= Beginning of Section =
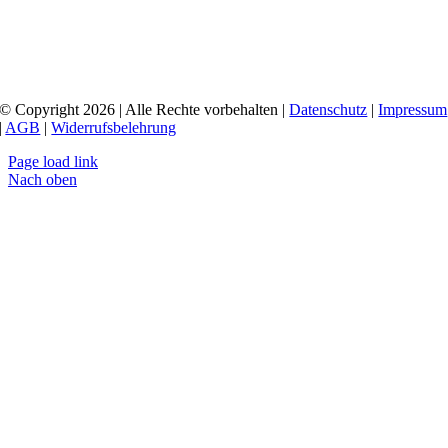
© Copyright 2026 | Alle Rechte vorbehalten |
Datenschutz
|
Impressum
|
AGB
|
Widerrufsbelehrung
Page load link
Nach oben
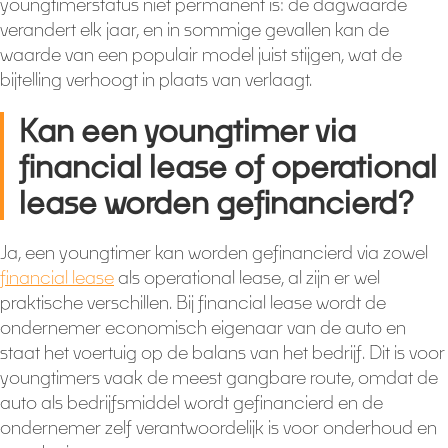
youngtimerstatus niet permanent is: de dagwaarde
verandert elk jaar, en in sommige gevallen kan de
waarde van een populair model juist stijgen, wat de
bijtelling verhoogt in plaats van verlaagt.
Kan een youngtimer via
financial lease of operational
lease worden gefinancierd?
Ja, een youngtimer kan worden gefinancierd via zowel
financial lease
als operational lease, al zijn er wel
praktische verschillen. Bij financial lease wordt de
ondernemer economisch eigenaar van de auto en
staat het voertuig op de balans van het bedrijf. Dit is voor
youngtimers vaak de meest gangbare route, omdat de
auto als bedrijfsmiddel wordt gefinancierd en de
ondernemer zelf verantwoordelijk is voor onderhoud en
= End of Section =
= Beginning of Section =
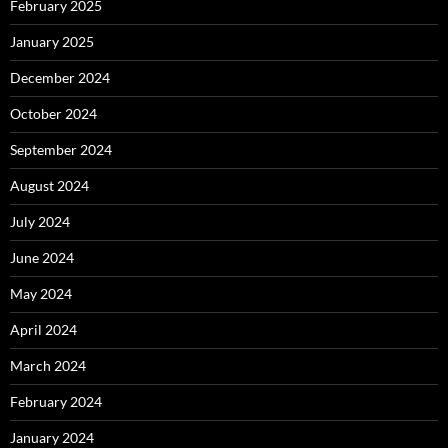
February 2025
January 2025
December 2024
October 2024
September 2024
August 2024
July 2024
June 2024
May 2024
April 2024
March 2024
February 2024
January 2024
= End of Section =
- _Problem statement_
Give an exact copy of the lines above from the line with "lease worden gefinancierd?" up to and including the line with "ondernemer zelf verantwoordelijk", and leave everything else out.

- _Response for this exercise_
lease worden gefinancierd?
Ja, een youngtimer kan worden gefinancierd via zowel
financial lease
als operational lease, al zijn er wel
praktische verschillen. Bij financial lease wordt de
ondernemer economisch eigenaar van de auto en
staat het voertuig op de balans van het bedrijf. Dit is voor
youngtimers vaak de meest gangbare route, omdat de
auto als bedrijfsmiddel wordt gefinancierd en de
ondernemer zelf verantwoordelijk is voor onderhoud en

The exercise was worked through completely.